Benwing2 (talk) 23:57, 10 May 2023 (UTC)
- @Benwing2: On #2. You can have Persie respelled as "Perzije" but also Vietnam respelled as "Vjetnam".
- Also, I wanted to highlight, in multiword terms with a, like Bosna a Hercegovina, "a" is merged with the following word: [bosna aɦɛrt͡sɛɡovɪna]. Not sure if it's right. Anatoli T. (обсудить/вклад) 00:03, 11 May 2023 (UTC)
- When I was working on the module, I simply didn't attempt to figure out multi-word stress and specifically how to handle clitics. That was more complexity than I wanted to figure out. — Eru·tuon 01:15, 11 May 2023 (UTC)
- @Erutuon I see. I imagine it's probably not that hard as I did something similar for Russian; can you point me to any resources you know of concerning clitic stress placement? Benwing2 (talk) 01:33, 11 May 2023 (UTC)

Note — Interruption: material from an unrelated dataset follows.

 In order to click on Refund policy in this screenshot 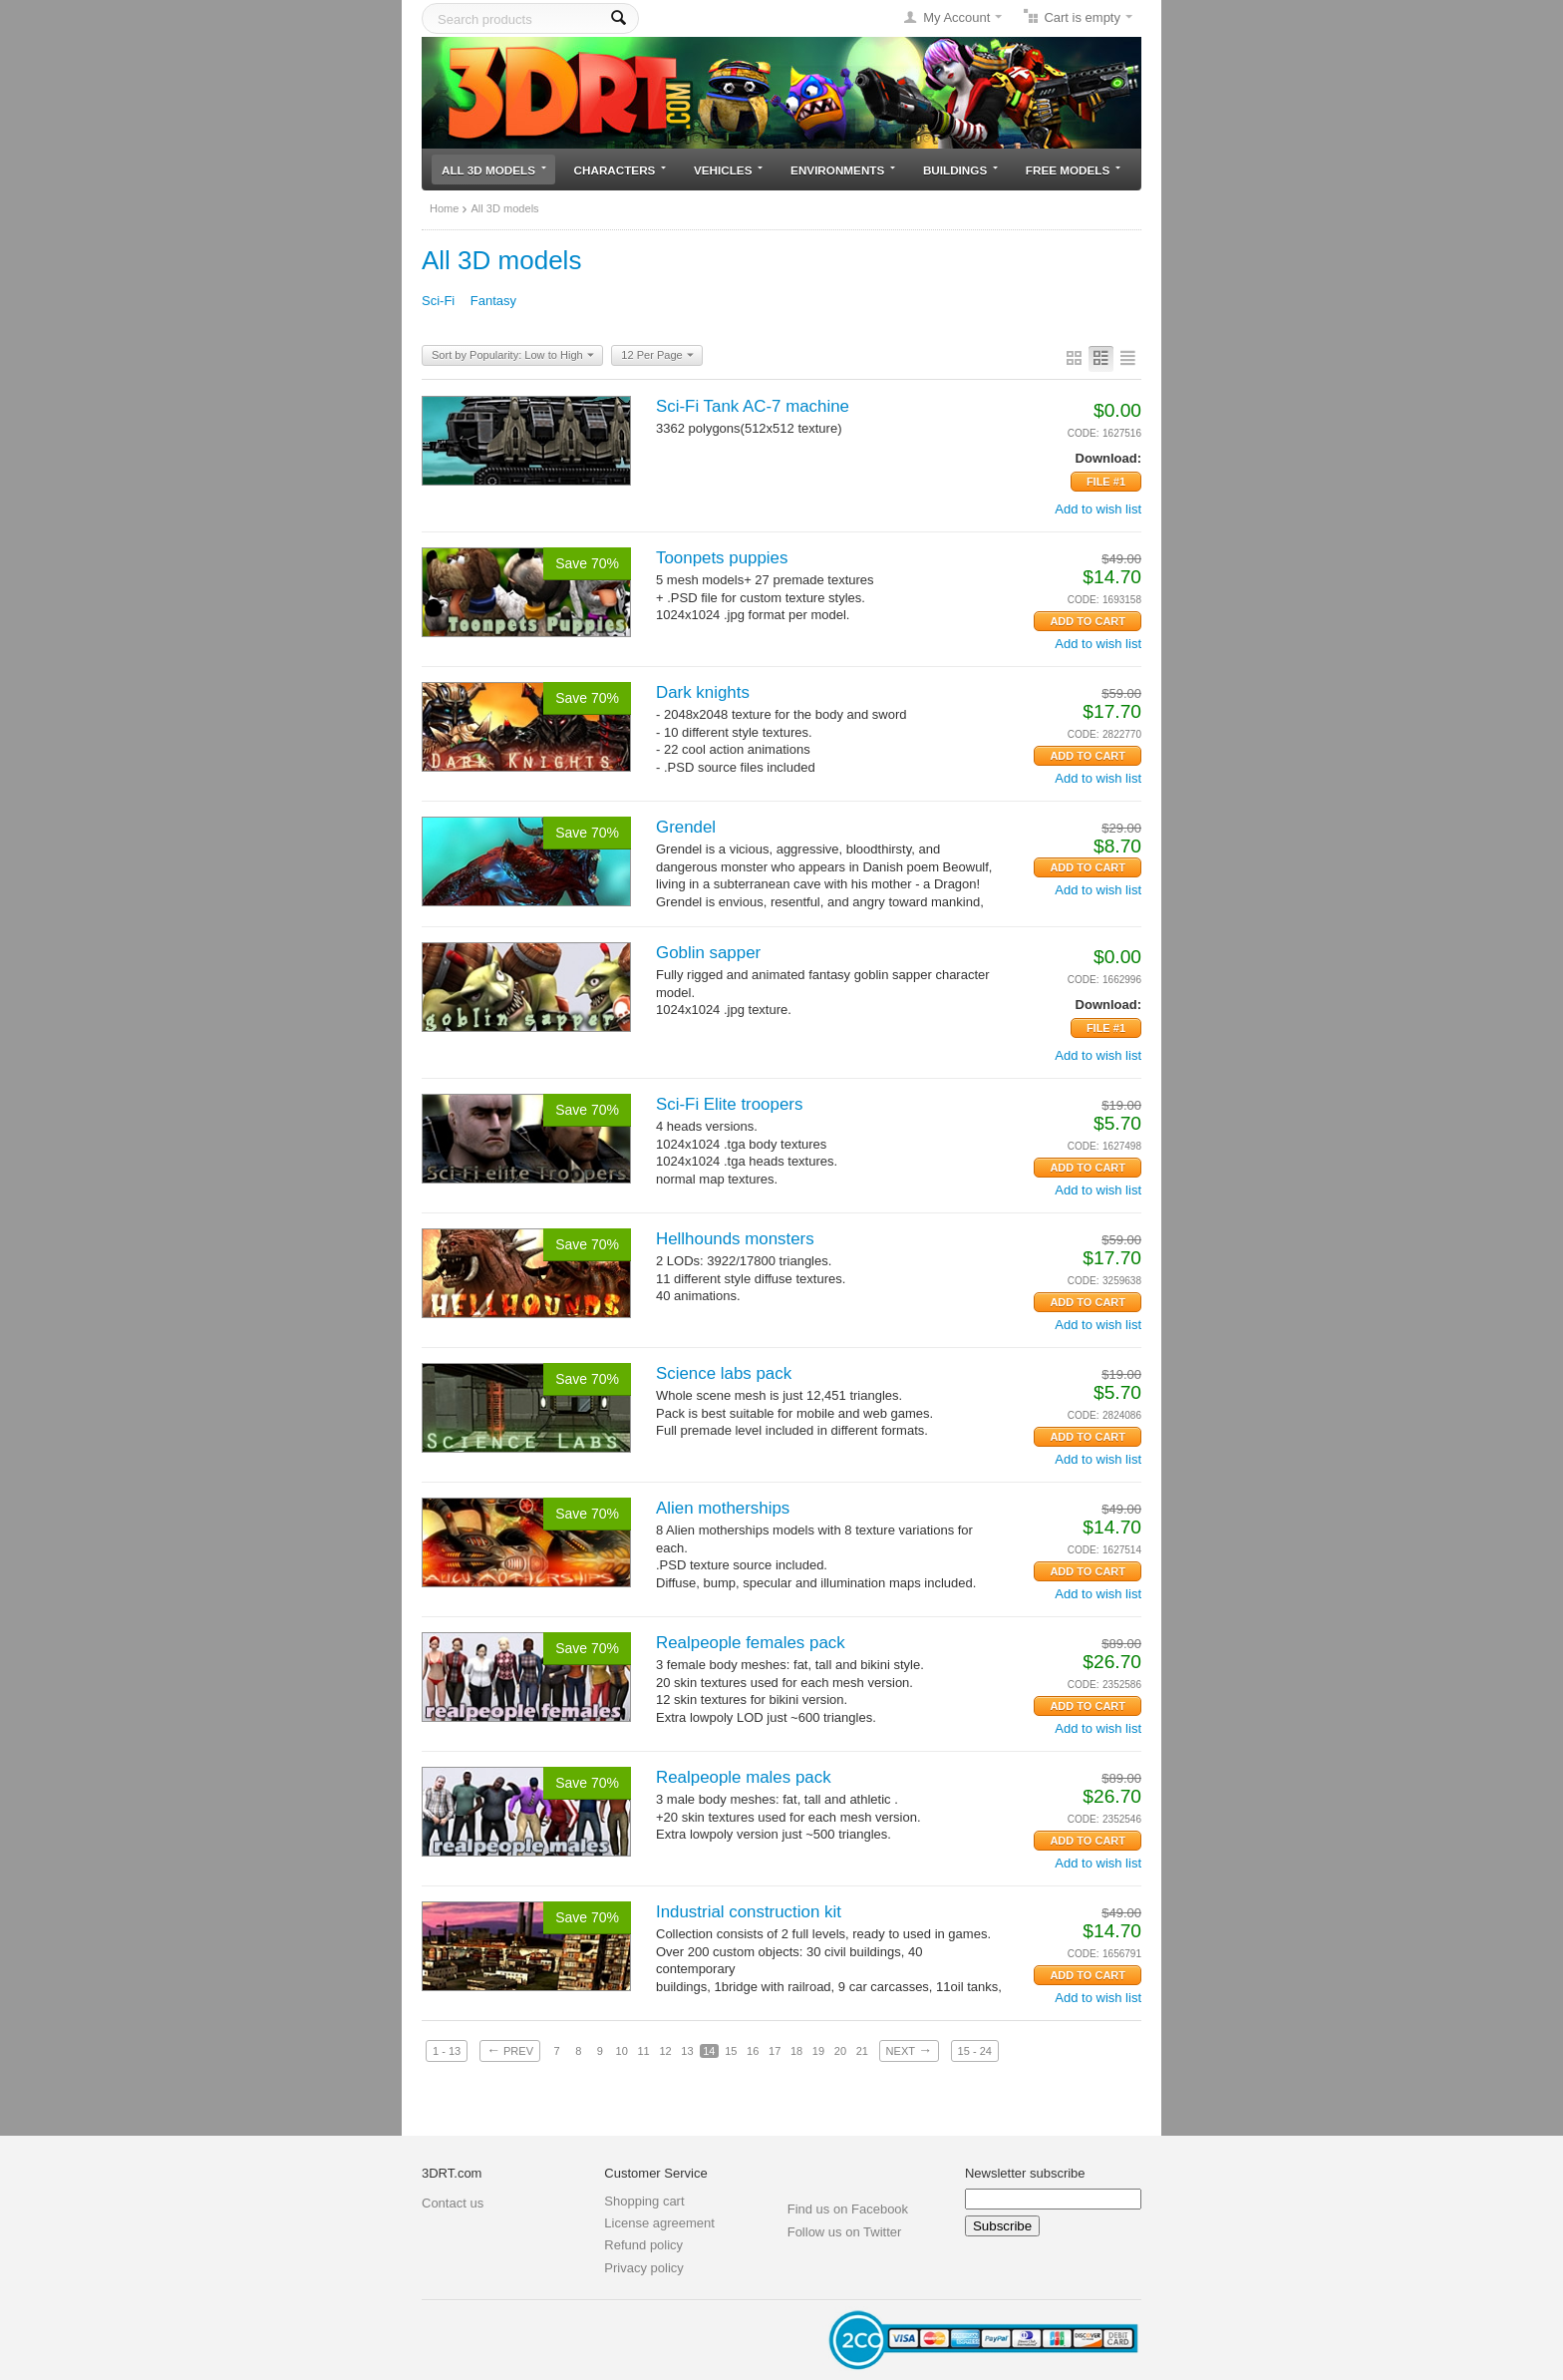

- See e. g. here (in Czech). Summary: Every word has the primary stress on the first syllable, but some one-syllable words (especially conjunctions, pronouns, auxilliaries) tend to lose stress inside sentences ('Viděl ho 'zblízka) , although full meaning words (typically nouns, adjectives) keep it ('Viděl 'lva 'zblízka). However, when there are more one-syllable words one after the other, some of them keep the stress (e. g. 'bohužel 'je to jen 'zklamání). Prepositions followed by words whose inflection is determined by the preposition (typically nouns or adjectives) usually take stress while the following word loses it ('Rožnov 'pod Radhoštěm). Exceptions: when followed by long words or words difficult to pronounce ('přijít do 'nevyvětratelné 'místnosti), or when the speaker feels the need to stress the word after the preposition. When the preposition is followed by an indeclinable word, the word keeps the stress and the preposition loses it ('utíkal za 'rychle 'běžící 'ženou). However, these rules do not apply to one-syllable secondary prepositions created from originally longer words (skrz, dle, ...) which do not take stress. --Jan Kameníček (talk) 17:07, 11 May 2023 (UTC)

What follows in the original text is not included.